§ Requirement:
Where the listing below reaches the line containing "autumn of 2024.", start writing out lines exactly, and stop once the line containing "infantry groups along the frontline but may" has been written.
======== Data section
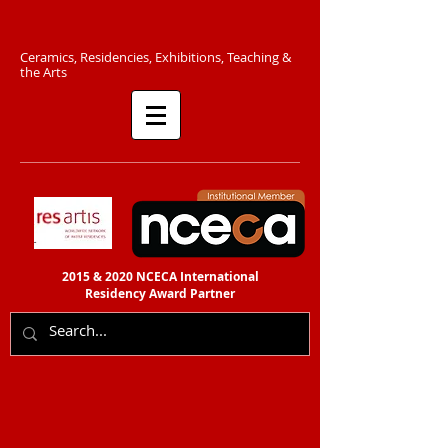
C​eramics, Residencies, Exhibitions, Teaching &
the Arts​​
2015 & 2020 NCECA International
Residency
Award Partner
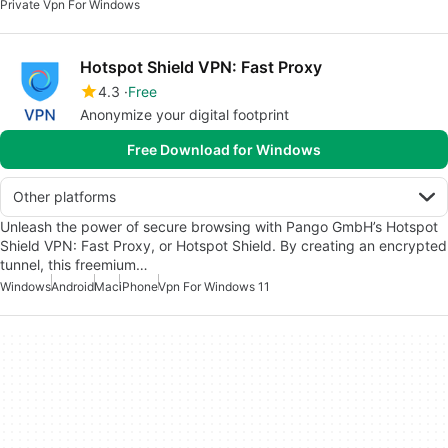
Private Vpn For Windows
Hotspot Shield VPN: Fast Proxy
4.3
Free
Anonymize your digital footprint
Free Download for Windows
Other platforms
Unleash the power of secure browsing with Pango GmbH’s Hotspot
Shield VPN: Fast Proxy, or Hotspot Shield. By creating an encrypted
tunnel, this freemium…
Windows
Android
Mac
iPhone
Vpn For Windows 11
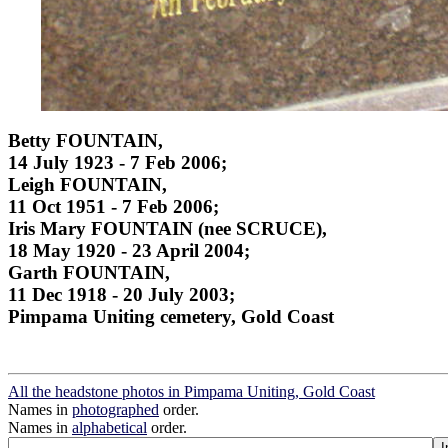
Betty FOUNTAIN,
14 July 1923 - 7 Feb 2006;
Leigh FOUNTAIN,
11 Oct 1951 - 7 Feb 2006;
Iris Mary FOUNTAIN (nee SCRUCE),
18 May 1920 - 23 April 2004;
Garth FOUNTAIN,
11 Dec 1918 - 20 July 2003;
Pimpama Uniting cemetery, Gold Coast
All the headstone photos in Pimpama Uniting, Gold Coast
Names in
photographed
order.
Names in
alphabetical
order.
================
======== Data section
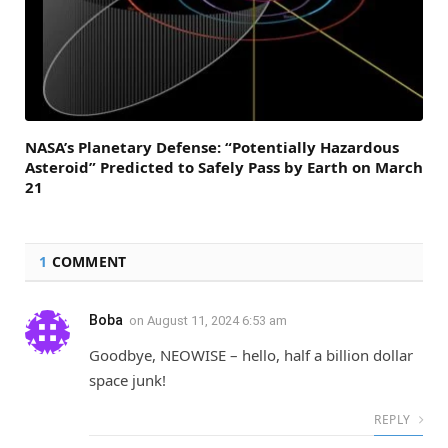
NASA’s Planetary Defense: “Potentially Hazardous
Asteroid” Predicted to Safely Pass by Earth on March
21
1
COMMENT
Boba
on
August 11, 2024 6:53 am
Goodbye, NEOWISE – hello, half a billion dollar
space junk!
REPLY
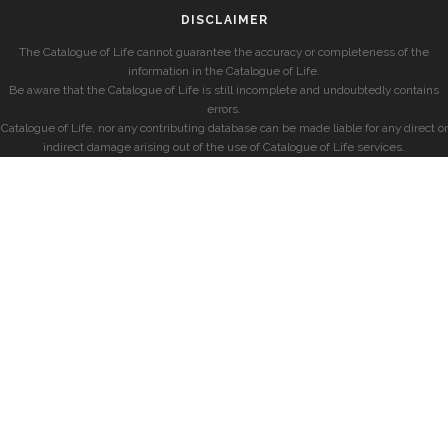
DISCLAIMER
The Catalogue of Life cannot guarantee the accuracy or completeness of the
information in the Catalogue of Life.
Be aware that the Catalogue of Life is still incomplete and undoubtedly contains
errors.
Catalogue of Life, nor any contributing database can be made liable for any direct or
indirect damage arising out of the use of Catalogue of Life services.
================
======== Data section
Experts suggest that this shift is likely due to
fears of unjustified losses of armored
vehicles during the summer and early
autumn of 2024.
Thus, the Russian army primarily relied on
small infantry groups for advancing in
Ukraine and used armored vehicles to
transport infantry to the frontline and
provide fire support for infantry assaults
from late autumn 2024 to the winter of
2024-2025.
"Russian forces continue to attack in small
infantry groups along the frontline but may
================
§ Exercise solution:
autumn of 2024.
Thus, the Russian army primarily relied on
small infantry groups for advancing in
Ukraine and used armored vehicles to
transport infantry to the frontline and
provide fire support for infantry assaults
from late autumn 2024 to the winter of
2024-2025.
"Russian forces continue to attack in small
infantry groups along the frontline but may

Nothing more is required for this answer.